* ASSIGNMENT
Everything from the line containing "Detalles del Producto" through the line containing "lateral, abrochadura interna y doble refuerzo" in the listing below should be copied exactly, and nothing more.

↓

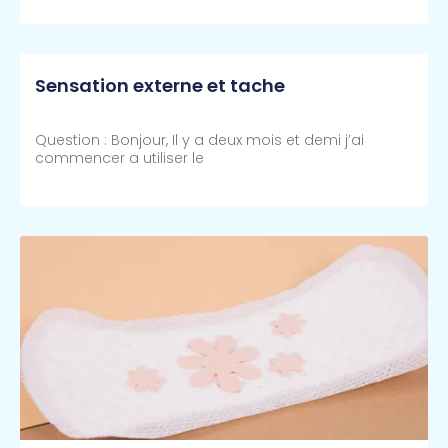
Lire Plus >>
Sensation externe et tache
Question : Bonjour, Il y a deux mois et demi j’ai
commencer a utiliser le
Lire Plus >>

↑
↓

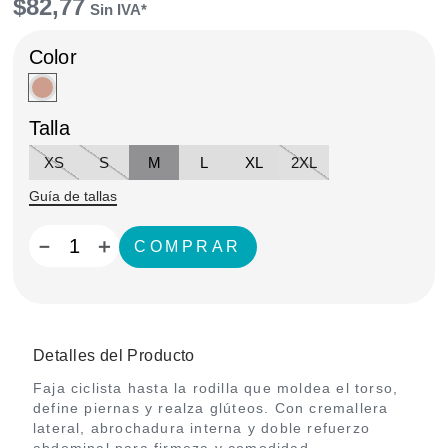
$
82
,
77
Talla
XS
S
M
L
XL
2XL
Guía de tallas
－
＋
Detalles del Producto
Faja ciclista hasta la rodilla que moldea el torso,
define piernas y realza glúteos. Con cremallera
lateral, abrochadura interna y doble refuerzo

↑

* ANSWER SPACE
Detalles del Producto
Faja ciclista hasta la rodilla que moldea el torso,
define piernas y realza glúteos. Con cremallera
lateral, abrochadura interna y doble refuerzo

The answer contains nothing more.